*Your assignment:* I'd like the records transcribed exactly, leaving the images out.

(Records from a collection)
—————

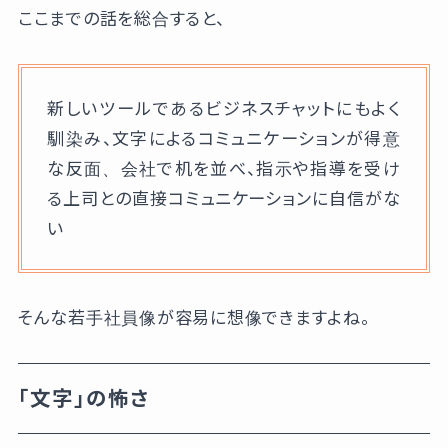
ここまでの話を総合すると、
新しいツールであるビジネスチャットにもよく
馴染み、文字によるコミュニケーションが得意
な反面、会社で机を並べ、指示や指導を受け
る上司との直接コミュニケーションに自信がな
い
そんな若手社員像が容易に想像できますよね。
「文字」の怖さ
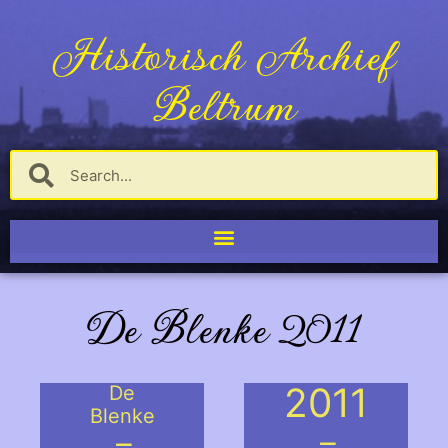
Historisch Archief
Beltrum
De Blenke 2011
2011
De
Blenke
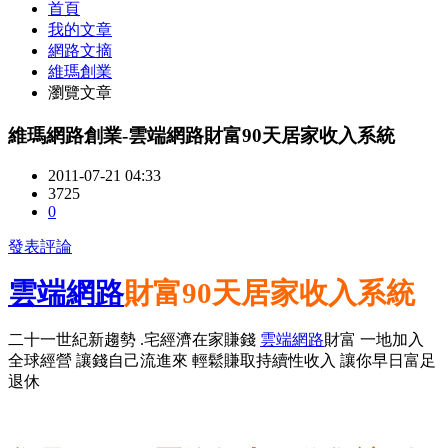
首頁
我的文章
網路文摘
維瑪創業
瀏覽文章
維瑪網路創業-雲端網路財富90天居家收入系統
2011-07-21 04:33
3725
0
發表評論
雲端網路
財富90天居家收入系統
二十一世紀新趨勢 .宅經濟在家賺錢
雲端網路
財富 一地加入
全球經營 讓錢自己流進來 輕鬆賺取持續性收入 讓你早日富足
退休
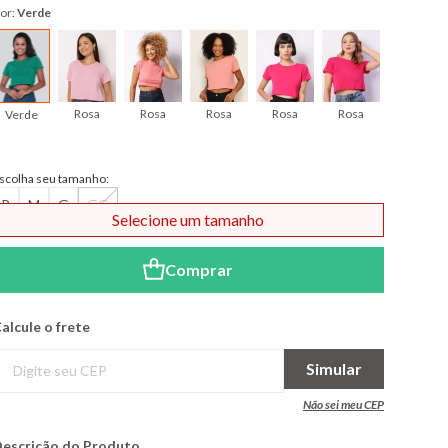
or:
Verde
Rosa
Rosa
Rosa
Rosa
Rosa
Preto
Verde
scolha seu tamanho:
P
M
G
GG
Selecione um tamanho
Comprar
alcule o frete
Simular
Não sei meu CEP
escrição do Produto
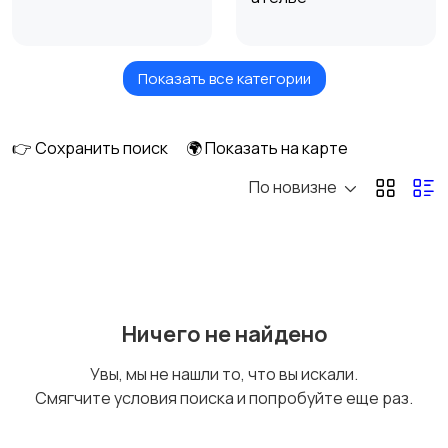
Показать все категории
Высший менеджмент
Госслужба
👉 Сохранить поиск
🌍 Показать на карте
По новизне
Добыча сырья,
Домашний персонал,
энергетика
клининг
Издательства и СМИ
Информационные
Ничего не найдено
технологии
Увы, мы не нашли то, что вы искали.
Смягчите условия поиска и попробуйте еще раз.
Искусство и
Магазины
1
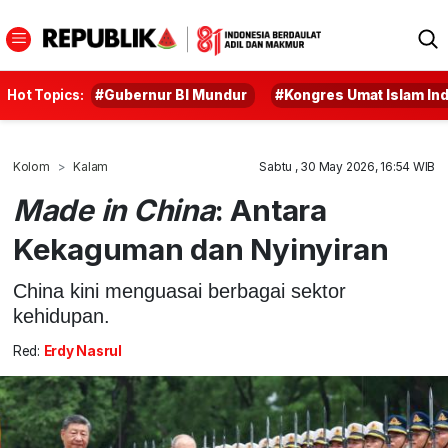
Hot Topics:
#Gubernur BI Mundur
#Kongres Umat Islam In
Kolom
Kalam
Sabtu , 30 May 2026, 16:54 WIB
Made in China
: Antara
Kekaguman dan Nyinyiran
China kini menguasai berbagai sektor
kehidupan.
Red:
Erdy Nasrul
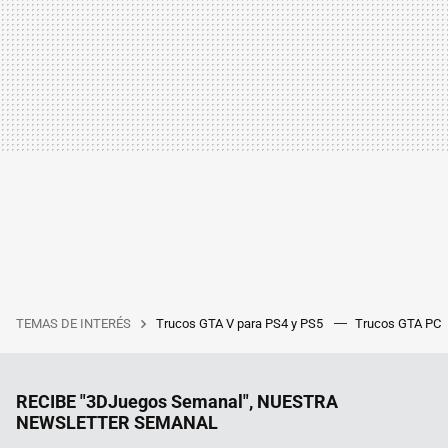
TEMAS DE INTERÉS
Trucos GTA V para PS4 y PS5
Trucos GTA PC
RECIBE "3DJuegos Semanal", NUESTRA
NEWSLETTER SEMANAL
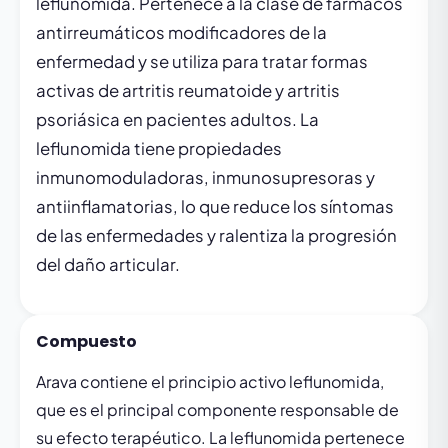
leflunomida. Pertenece a la clase de fármacos
antirreumáticos modificadores de la
enfermedad y se utiliza para tratar formas
activas de artritis reumatoide y artritis
psoriásica en pacientes adultos. La
leflunomida tiene propiedades
inmunomoduladoras, inmunosupresoras y
antiinflamatorias, lo que reduce los síntomas
de las enfermedades y ralentiza la progresión
del daño articular.
Compuesto
Arava contiene el principio activo leflunomida,
que es el principal componente responsable de
su efecto terapéutico. La leflunomida pertenece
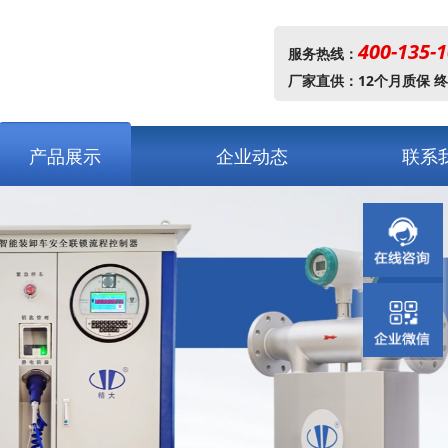
400-135-
服务热线：
厂家直供：12个月质保 
产品展示
企业动态
联系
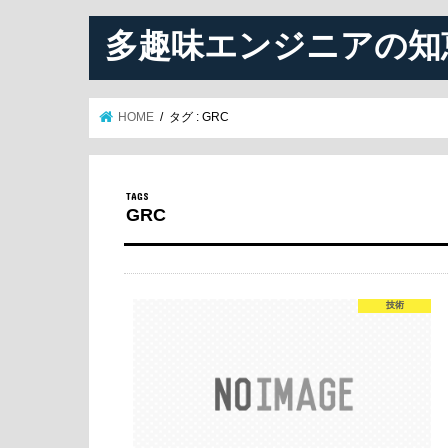
多趣味エンジニアの知
HOME
タグ : GRC
GRC
技術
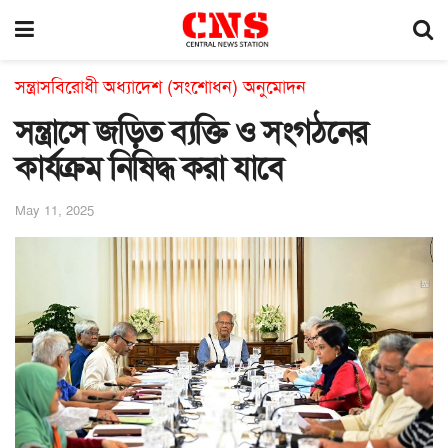
সন্ত্রাসবিরোধী অধ্যাদেশ (সংশোধন) অনুমোদন
সন্ত্রাসে জড়িত ব্যক্তি ও সংগঠনের
কার্যক্রম নিষিদ্ধ করা যাবে
May 11, 2025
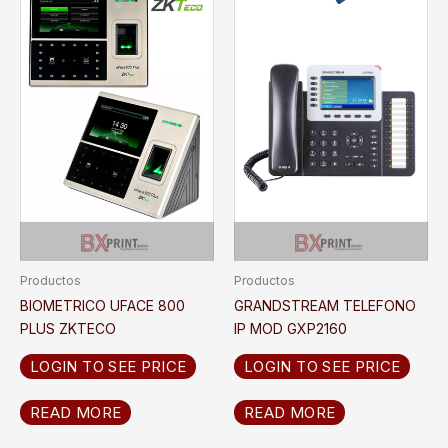
Productos
Productos
BIOMETRICO UFACE 800
GRANDSTREAM TELEFONO
PLUS ZKTECO
IP MOD GXP2160
LOGIN TO SEE PRICE
LOGIN TO SEE PRICE
READ MORE
READ MORE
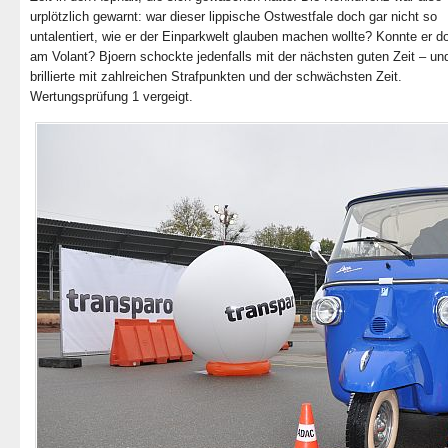
urplötzlich gewarnt: war dieser lippische Ostwestfale doch gar nicht so
untalentiert, wie er der Einparkwelt glauben machen wollte? Konnte er 
am Volant? Bjoern schockte jedenfalls mit der nächsten guten Zeit – un
brillierte mit zahlreichen Strafpunkten und der schwächsten Zeit.
Wertungsprüfung 1 vergeigt.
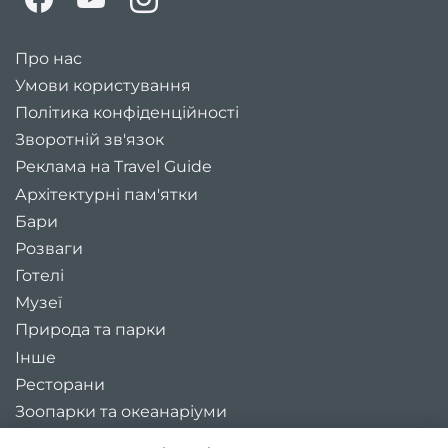
Про нас
Умови користування
Політика конфіденційності
Зворотній зв'язок
Реклама на Travel Guide
Архітектурні пам'ятки
Бари
Розваги
Готелі
Музеї
Природа та парки
Інше
Ресторани
Зоопарки та океанаріуми
Цікаві місця України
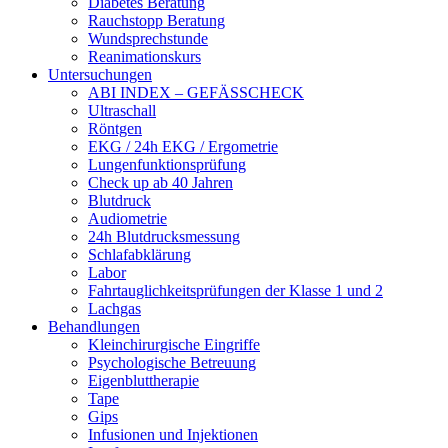
Diabetes Beratung
Rauchstopp Beratung
Wundsprechstunde
Reanimationskurs
Untersuchungen
ABI INDEX – GEFÄSSCHECK
Ultraschall
Röntgen
EKG / 24h EKG / Ergometrie
Lungenfunktionsprüfung
Check up ab 40 Jahren
Blutdruck
Audiometrie
24h Blutdrucksmessung
Schlafabklärung
Labor
Fahrtauglichkeitsprüfungen der Klasse 1 und 2
Lachgas
Behandlungen
Kleinchirurgische Eingriffe
Psychologische Betreuung
Eigenbluttherapie
Tape
Gips
Infusionen und Injektionen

—————

*Worked solution:*
ここまでの話を総合すると、
新しいツールであるビジネスチャットにもよく
馴染み、文字によるコミュニケーションが得意
な反面、会社で机を並べ、指示や指導を受け
る上司との直接コミュニケーションに自信がな
い
そんな若手社員像が容易に想像できますよね。
「文字」の怖さ
Historisch Archief
Beltrum
De Blenke 2011
2011
De
Blenke
首頁
我的文章
網路文摘
維瑪創業
瀏覽文章
維瑪網路創業-雲端網路財富90天居家收入系統
2011-07-21 04:33
3725
0
發表評論
雲端網路
財富90天居家收入系統
二十一世紀新趨勢 .宅經濟在家賺錢
雲端網路
財富 一地加入
全球經營 讓錢自己流進來 輕鬆賺取持續性收入 讓你早日富足
退休
or:
Verde
Rosa
Rosa
Rosa
Rosa
Rosa
Preto
Verde
scolha seu tamanho:
P
M
G
GG
Selecione um tamanho
Comprar
alcule o frete
Simular
Não sei meu CEP
escrição do Produto
Показать все категории
Высший менеджмент
Госслужба
👉 Сохранить поиск
🌍 Показать на карте
По новизне
Добыча сырья,
Домашний персонал,
энергетика
клининг
Издательства и СМИ
Информационные
Ничего не найдено
технологии
Увы, мы не нашли то, что вы искали.
Смягчите условия поиска и попробуйте еще раз.
Искусство и
Магазины
1
Hot Topics:
#Gubernur BI Mundur
#Kongres Umat Islam In
Kolom
Kalam
Sabtu , 30 May 2026, 16:54 WIB
Made in China
: Antara
Kekaguman dan Nyinyiran
China kini menguasai berbagai sektor
kehidupan.
Red:
Erdy Nasrul
TEMAS DE INTERÉS
Trucos GTA V para PS4 y PS5
Trucos GTA PC
RECIBE "3DJuegos Semanal", NUESTRA
NEWSLETTER SEMANAL
leflunomida. Pertenece a la clase de fármacos
antirreumáticos modificadores de la
enfermedad y se utiliza para tratar formas
activas de artritis reumatoide y artritis
psoriásica en pacientes adultos. La
leflunomida tiene propiedades
inmunomoduladoras, inmunosupresoras y
antiinflamatorias, lo que reduce los síntomas
de las enfermedades y ralentiza la progresión
del daño articular.
Compuesto
Arava contiene el principio activo leflunomida,
que es el principal componente responsable de
su efecto terapéutico. La leflunomida pertenece
400-135-
服务热线：
厂家直供：12个月质保 
产品展示
企业动态
联系
多趣味エンジニアの知
HOME
タグ : GRC
GRC
技術
সন্ত্রাসবিরোধী অধ্যাদেশ (সংশোধন) অনুমোদন
সন্ত্রাসে জড়িত ব্যক্তি ও সংগঠনের
কার্যক্রম নিষিদ্ধ করা যাবে
May 11, 2025
Productos
Productos
BIOMETRICO UFACE 800
GRANDSTREAM TELEFONO
PLUS ZKTECO
IP MOD GXP2160
LOGIN TO SEE PRICE
LOGIN TO SEE PRICE
READ MORE
READ MORE
urplötzlich gewarnt: war dieser lippische Ostwestfale doch gar nicht so
untalentiert, wie er der Einparkwelt glauben machen wollte? Konnte er 
am Volant? Bjoern schockte jedenfalls mit der nächsten guten Zeit – un
brillierte mit zahlreichen Strafpunkten und der schwächsten Zeit.
Wertungsprüfung 1 vergeigt.
Про нас
Умови користування
Політика конфіденційності
Зворотній зв'язок
Реклама на Travel Guide
Архітектурні пам'ятки
Бари
Розваги
Готелі
Музеї
Природа та парки
Інше
Ресторани
Зоопарки та океанаріуми
Цікаві місця України
Diabetes Beratung
Rauchstopp Beratung
Wundsprechstunde
Reanimationskurs
Untersuchungen
ABI INDEX – GEFÄSSCHECK
Ultraschall
Röntgen
EKG / 24h EKG / Ergometrie
Lungenfunktionsprüfung
Check up ab 40 Jahren
Blutdruck
Audiometrie
24h Blutdrucksmessung
Schlafabklärung
Labor
Fahrtauglichkeitsprüfungen der Klasse 1 und 2
Lachgas
Behandlungen
Kleinchirurgische Eingriffe
Psychologische Betreuung
Eigenbluttherapie
Tape
Gips
Infusionen und Injektionen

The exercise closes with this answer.